Transcriptomic profiles obtained at a D of 0.2 h-1 were consistent with model predictions of

expressed genes based on flux balance analysis. The growth-related macro molecular composition

of the biomass was similar as measured with E. coli K-12. However, growth parameters like the

maximum biomass yield and maintenance coefficient were different. The energy required for

assembly of P. putida KT2440 is higher compared to E. coli W3110, which will result in higher

costs of glucose in biotechnological processes. On the other hand, the metabolism is robust as even

at a D of 0.49 h-1 no overflow metabolism was observed. The lack of overflow metabolism is of

great importance as it underscores the capacity of P. putida KT2440 as biocatalyst e.g. for

conversions involving cofactor dependent oxygenase reactions. Further restriction of enzymatic

conversions with already published 13C measurements only decreased the maximum solution space

excluding solutions that are far from the experimental phenotype. Possibly, the best agreement was

reached within limitations of constraint-based modeling.

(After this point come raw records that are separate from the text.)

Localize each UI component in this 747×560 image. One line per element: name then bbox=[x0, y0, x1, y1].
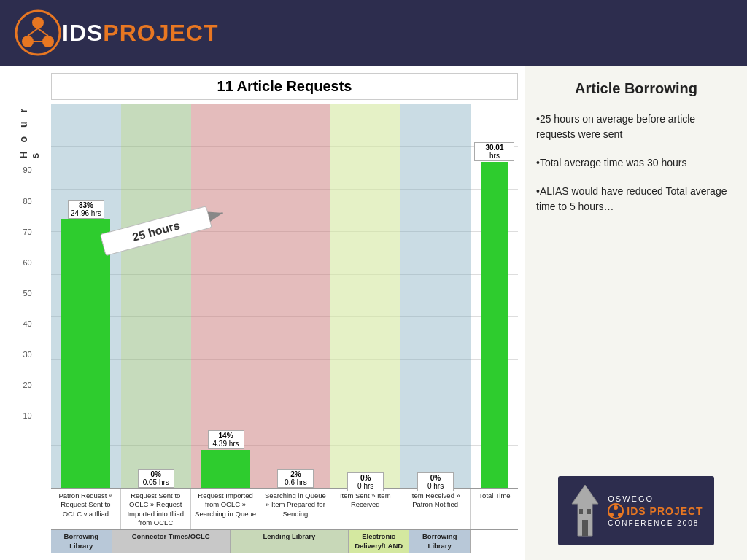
y-tick: 80 bbox=[23, 197, 31, 206]
y-tick: 90 bbox=[23, 166, 31, 174]
col-labels-area: Patron Request » Request Sent to OCLC vi… bbox=[51, 489, 518, 529]
bar-hrs-4: 0.6 hrs bbox=[280, 478, 311, 486]
bar-pct-1: 83% bbox=[71, 201, 101, 209]
bar-col-4: 2% 0.6 hrs bbox=[260, 104, 330, 488]
bar-pct-2: 0% bbox=[141, 470, 171, 478]
bar-col-2: 0% 0.05 hrs bbox=[121, 104, 191, 488]
y-tick: 50 bbox=[23, 289, 31, 298]
cat-label-connector: Connector Times/OCLC bbox=[112, 530, 231, 553]
oswego-tower-icon bbox=[569, 483, 602, 538]
bar-rect-3 bbox=[201, 450, 250, 488]
logo-ids-text: IDS bbox=[62, 20, 103, 47]
columns-container: 25 hours 83% 24.96 hrs bbox=[51, 104, 518, 553]
y-tick: 70 bbox=[23, 228, 31, 236]
bar-inner-5: 0% 0 hrs bbox=[341, 472, 390, 488]
conf-text: CONFERENCE 2008 bbox=[608, 519, 703, 527]
ids-project-text: IDS PROJECT bbox=[627, 505, 703, 517]
y-tick: 10 bbox=[23, 411, 31, 420]
logo-project-text: PROJECT bbox=[103, 20, 218, 47]
bar-col-5: 0% 0 hrs bbox=[330, 104, 400, 488]
svg-line-4 bbox=[28, 28, 38, 36]
bar-col-1: 83% 24.96 hrs bbox=[51, 104, 121, 488]
category-area: Borrowing Library Connector Times/OCLC L… bbox=[51, 529, 518, 553]
y-ticks: 90 80 70 60 50 40 30 20 10 bbox=[23, 166, 35, 451]
col-labels: Patron Request » Request Sent to OCLC vi… bbox=[51, 489, 471, 529]
svg-line-10 bbox=[209, 213, 222, 217]
bullet-1: •25 hours on average before article requ… bbox=[536, 112, 736, 142]
col-label-2: Request Sent to OCLC » Request Imported … bbox=[121, 489, 191, 529]
bar-hrs-5: 0 hrs bbox=[350, 482, 381, 490]
total-hrs-label: hrs bbox=[477, 152, 511, 160]
total-hrs-top: 30.01 bbox=[477, 144, 511, 152]
cat-label-electronic: Electronic Delivery/LAND bbox=[349, 530, 410, 553]
bar-hrs-6: 0 hrs bbox=[420, 482, 451, 490]
bar-inner-2: 0% 0.05 hrs bbox=[131, 469, 180, 488]
svg-point-16 bbox=[614, 505, 618, 510]
svg-rect-14 bbox=[587, 509, 591, 514]
oswego-text-block: OSWEGO IDS PROJECT CONFERENCE 2008 bbox=[608, 494, 703, 527]
svg-point-18 bbox=[618, 513, 622, 517]
cat-label-borrowing2: Borrowing Library bbox=[409, 530, 471, 553]
chart-area: 11 Article Requests H o u r s 90 80 70 6… bbox=[0, 66, 525, 560]
svg-line-5 bbox=[38, 28, 48, 36]
bullet-3: •ALIAS would have reduced Total average … bbox=[536, 184, 736, 214]
y-tick: 40 bbox=[23, 319, 31, 328]
total-bar-rect bbox=[481, 162, 508, 488]
total-col-label: Total Time bbox=[471, 489, 518, 529]
ids-logo-icon bbox=[15, 9, 62, 57]
total-bar-label: 30.01 hrs bbox=[474, 142, 514, 161]
bar-label-3: 14% 4.39 hrs bbox=[208, 430, 244, 449]
y-axis-label: H o u r s bbox=[18, 104, 41, 158]
cat-total bbox=[471, 530, 518, 553]
bar-hrs-3: 4.39 hrs bbox=[211, 440, 241, 448]
svg-rect-13 bbox=[579, 509, 583, 514]
col-label-1: Patron Request » Request Sent to OCLC vi… bbox=[51, 489, 121, 529]
bar-label-6: 0% 0 hrs bbox=[417, 472, 454, 491]
cat-label-lending: Lending Library bbox=[231, 530, 349, 553]
bar-inner-3: 14% 4.39 hrs bbox=[201, 430, 250, 488]
oswego-text: OSWEGO bbox=[608, 494, 703, 503]
bars-area: 25 hours 83% 24.96 hrs bbox=[51, 104, 518, 489]
bar-pct-5: 0% bbox=[350, 474, 381, 482]
logo-container: IDS PROJECT bbox=[15, 9, 218, 57]
svg-point-1 bbox=[32, 17, 44, 28]
bar-inner-4: 2% 0.6 hrs bbox=[271, 469, 320, 488]
cat-labels: Borrowing Library Connector Times/OCLC L… bbox=[51, 530, 471, 553]
article-borrowing-title: Article Borrowing bbox=[536, 80, 736, 97]
cat-label-borrowing1: Borrowing Library bbox=[51, 530, 112, 553]
bar-col-3: 14% 4.39 hrs bbox=[191, 104, 261, 488]
bar-pct-4: 2% bbox=[280, 470, 311, 478]
col-label-5: Item Sent » Item Received bbox=[330, 489, 400, 529]
bar-label-5: 0% 0 hrs bbox=[347, 472, 384, 491]
total-bar-inner: 30.01 hrs bbox=[476, 142, 513, 488]
oswego-box: OSWEGO IDS PROJECT CONFERENCE 2008 bbox=[558, 476, 713, 545]
svg-rect-12 bbox=[582, 520, 588, 536]
bar-inner-6: 0% 0 hrs bbox=[411, 472, 460, 488]
col-label-4: Searching in Queue » Item Prepared for S… bbox=[260, 489, 330, 529]
ids-small-logo-icon bbox=[608, 503, 624, 519]
header: IDS PROJECT bbox=[0, 0, 747, 66]
bullet-2: •Total average time was 30 hours bbox=[536, 155, 736, 171]
y-tick: 20 bbox=[23, 381, 31, 389]
bar-col-6: 0% 0 hrs bbox=[400, 104, 471, 488]
y-tick bbox=[30, 442, 32, 451]
bar-label-2: 0% 0.05 hrs bbox=[138, 469, 174, 488]
bar-label-4: 2% 0.6 hrs bbox=[277, 469, 314, 488]
bar-hrs-2: 0.05 hrs bbox=[141, 478, 171, 486]
svg-point-17 bbox=[609, 513, 614, 517]
y-tick: 60 bbox=[23, 258, 31, 267]
chart-body: H o u r s 90 80 70 60 50 40 30 20 10 bbox=[7, 104, 518, 553]
oswego-logo: OSWEGO IDS PROJECT CONFERENCE 2008 bbox=[536, 476, 736, 545]
col-label-6: Item Received » Patron Notified bbox=[400, 489, 471, 529]
main-content: 11 Article Requests H o u r s 90 80 70 6… bbox=[0, 66, 747, 560]
total-col: 30.01 hrs bbox=[471, 104, 518, 488]
chart-title: 11 Article Requests bbox=[51, 73, 518, 100]
bar-pct-6: 0% bbox=[420, 474, 451, 482]
col-label-3: Request Imported from OCLC » Searching i… bbox=[191, 489, 261, 529]
bar-pct-3: 14% bbox=[211, 432, 241, 440]
y-tick: 30 bbox=[23, 350, 31, 359]
y-axis: H o u r s 90 80 70 60 50 40 30 20 10 bbox=[7, 104, 51, 553]
right-panel: Article Borrowing •25 hours on average b… bbox=[525, 66, 747, 560]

A LCA was performed on a combined biological and chemical process for the production of adipic

acid. The outcome was compared with the traditional chemical process. The LCA focused on the

cumulative energy demand, cumulative exergy demand and the CO2 equivalent emissions, with CO2

and N2O separate. Acidified cis, cis-muconate can be easily hydrogenated to adipic acid a resource

for nylon-6,6 used in carpets and the auto industry, because of its long lasting and strong features.

Feedstocks have a large effect on the overall environmental impact. The soil bacterium P. putida

KT2440 has a versatile metabolism and is able to convert various feedstocks to cis, cis-muconate.

Consequently, the use of feedstocks with a lower energy demand were taken into account besides

benzoate, including: the petrochemical based feedstocks impure aromatics and toluene, and the

biomass based feedstock phenol (from lignin). The effect of an increase of the final concentration

cis, cis-muconate in the fermentor broth from 1.85% to 4.26% was modeled as P. putida KT2440-

JD1 was able to consume benzoate up to 4.26% cis, cis-muconate. At a final concentration of 1.85%

cis, cis-muconate, the use of impure aromatics and lignin instead of benzoate reduced the energy

demand compared to the chemical production of adipic acid. The applicability of these feedstocks

depends on the metabolic robustness of P. putida KT2440-JD1 with impure aromatics, and/or the

development of an efficient process for the production of phenol from lignin. At a final

concentration of 4.26% cis, cis-muconate the process energy and CO2eq emissions were reduced for

all feedstocks.

The pH-stat fed-batch process had a higher production rate per gram biomass compared to other

processes although the speed was significantly lower as measured during the batch cultures. By

generating a high cell density in combination of a pH-regulated inflow of benzoate, the volumetric

productivity will increase as has been described for a cell-recycle process. While this only has a

minor impact on the energy consumption, it does have a major impact on the economic parameters

of an industrial scale bio-reactor. Recycling biomass with a membrane and using a solvent, as e.g.

cold diethyl ether, after the acidification of the medium (pH 2.5) for the extraction of cis, cismuconate,

could further reduce the environmental impact. The use of solvents will result in a higher

product concentration and/or the evaporation will require less energy since the boiling temperature

of solvents is most often lower than water.